== Task to carry out ==
Please write out every record below exactly as it stands.

Excerpted data Start Marker

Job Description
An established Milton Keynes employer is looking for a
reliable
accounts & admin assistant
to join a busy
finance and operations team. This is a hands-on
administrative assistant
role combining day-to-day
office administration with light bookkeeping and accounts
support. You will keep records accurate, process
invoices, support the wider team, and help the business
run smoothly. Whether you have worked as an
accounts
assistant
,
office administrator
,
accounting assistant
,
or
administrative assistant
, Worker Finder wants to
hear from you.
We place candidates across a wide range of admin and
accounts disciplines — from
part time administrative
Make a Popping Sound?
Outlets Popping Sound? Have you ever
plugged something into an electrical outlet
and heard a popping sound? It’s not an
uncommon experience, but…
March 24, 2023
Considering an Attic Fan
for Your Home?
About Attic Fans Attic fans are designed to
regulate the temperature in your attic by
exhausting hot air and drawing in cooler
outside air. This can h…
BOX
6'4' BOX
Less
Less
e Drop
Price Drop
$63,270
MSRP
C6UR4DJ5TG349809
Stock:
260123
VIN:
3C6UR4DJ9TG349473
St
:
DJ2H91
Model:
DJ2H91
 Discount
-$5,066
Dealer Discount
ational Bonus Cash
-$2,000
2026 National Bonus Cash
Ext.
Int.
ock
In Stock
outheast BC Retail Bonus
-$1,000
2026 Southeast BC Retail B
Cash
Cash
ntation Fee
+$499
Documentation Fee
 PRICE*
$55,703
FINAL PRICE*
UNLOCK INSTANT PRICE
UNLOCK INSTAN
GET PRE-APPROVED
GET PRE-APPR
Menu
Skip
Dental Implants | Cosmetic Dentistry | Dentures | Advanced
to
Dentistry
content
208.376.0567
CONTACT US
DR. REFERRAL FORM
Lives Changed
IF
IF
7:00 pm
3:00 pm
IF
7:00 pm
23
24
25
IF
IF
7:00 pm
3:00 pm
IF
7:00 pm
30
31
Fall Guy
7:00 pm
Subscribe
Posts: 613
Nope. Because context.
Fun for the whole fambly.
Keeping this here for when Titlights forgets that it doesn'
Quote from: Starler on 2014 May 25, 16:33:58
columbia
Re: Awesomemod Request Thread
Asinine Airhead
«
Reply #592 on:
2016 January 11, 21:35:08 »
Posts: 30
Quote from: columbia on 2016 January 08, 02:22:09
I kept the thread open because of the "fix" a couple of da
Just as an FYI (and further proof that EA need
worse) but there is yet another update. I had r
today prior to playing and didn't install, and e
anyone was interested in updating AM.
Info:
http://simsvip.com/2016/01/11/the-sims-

Excerpted data End Marker

== Exercise response ==
Job Description
An established Milton Keynes employer is looking for a
reliable
accounts & admin assistant
to join a busy
finance and operations team. This is a hands-on
administrative assistant
role combining day-to-day
office administration with light bookkeeping and accounts
support. You will keep records accurate, process
invoices, support the wider team, and help the business
run smoothly. Whether you have worked as an
accounts
assistant
,
office administrator
,
accounting assistant
,
or
administrative assistant
, Worker Finder wants to
hear from you.
We place candidates across a wide range of admin and
accounts disciplines — from
part time administrative
Make a Popping Sound?
Outlets Popping Sound? Have you ever
plugged something into an electrical outlet
and heard a popping sound? It’s not an
uncommon experience, but…
March 24, 2023
Considering an Attic Fan
for Your Home?
About Attic Fans Attic fans are designed to
regulate the temperature in your attic by
exhausting hot air and drawing in cooler
outside air. This can h…
BOX
6'4' BOX
Less
Less
e Drop
Price Drop
$63,270
MSRP
C6UR4DJ5TG349809
Stock:
260123
VIN:
3C6UR4DJ9TG349473
St
:
DJ2H91
Model:
DJ2H91
 Discount
-$5,066
Dealer Discount
ational Bonus Cash
-$2,000
2026 National Bonus Cash
Ext.
Int.
ock
In Stock
outheast BC Retail Bonus
-$1,000
2026 Southeast BC Retail B
Cash
Cash
ntation Fee
+$499
Documentation Fee
 PRICE*
$55,703
FINAL PRICE*
UNLOCK INSTANT PRICE
UNLOCK INSTAN
GET PRE-APPROVED
GET PRE-APPR
Menu
Skip
Dental Implants | Cosmetic Dentistry | Dentures | Advanced
to
Dentistry
content
208.376.0567
CONTACT US
DR. REFERRAL FORM
Lives Changed
IF
IF
7:00 pm
3:00 pm
IF
7:00 pm
23
24
25
IF
IF
7:00 pm
3:00 pm
IF
7:00 pm
30
31
Fall Guy
7:00 pm
Subscribe
Posts: 613
Nope. Because context.
Fun for the whole fambly.
Keeping this here for when Titlights forgets that it doesn'
Quote from: Starler on 2014 May 25, 16:33:58
columbia
Re: Awesomemod Request Thread
Asinine Airhead
«
Reply #592 on:
2016 January 11, 21:35:08 »
Posts: 30
Quote from: columbia on 2016 January 08, 02:22:09
I kept the thread open because of the "fix" a couple of da
Just as an FYI (and further proof that EA need
worse) but there is yet another update. I had r
today prior to playing and didn't install, and e
anyone was interested in updating AM.
Info:
http://simsvip.com/2016/01/11/the-sims-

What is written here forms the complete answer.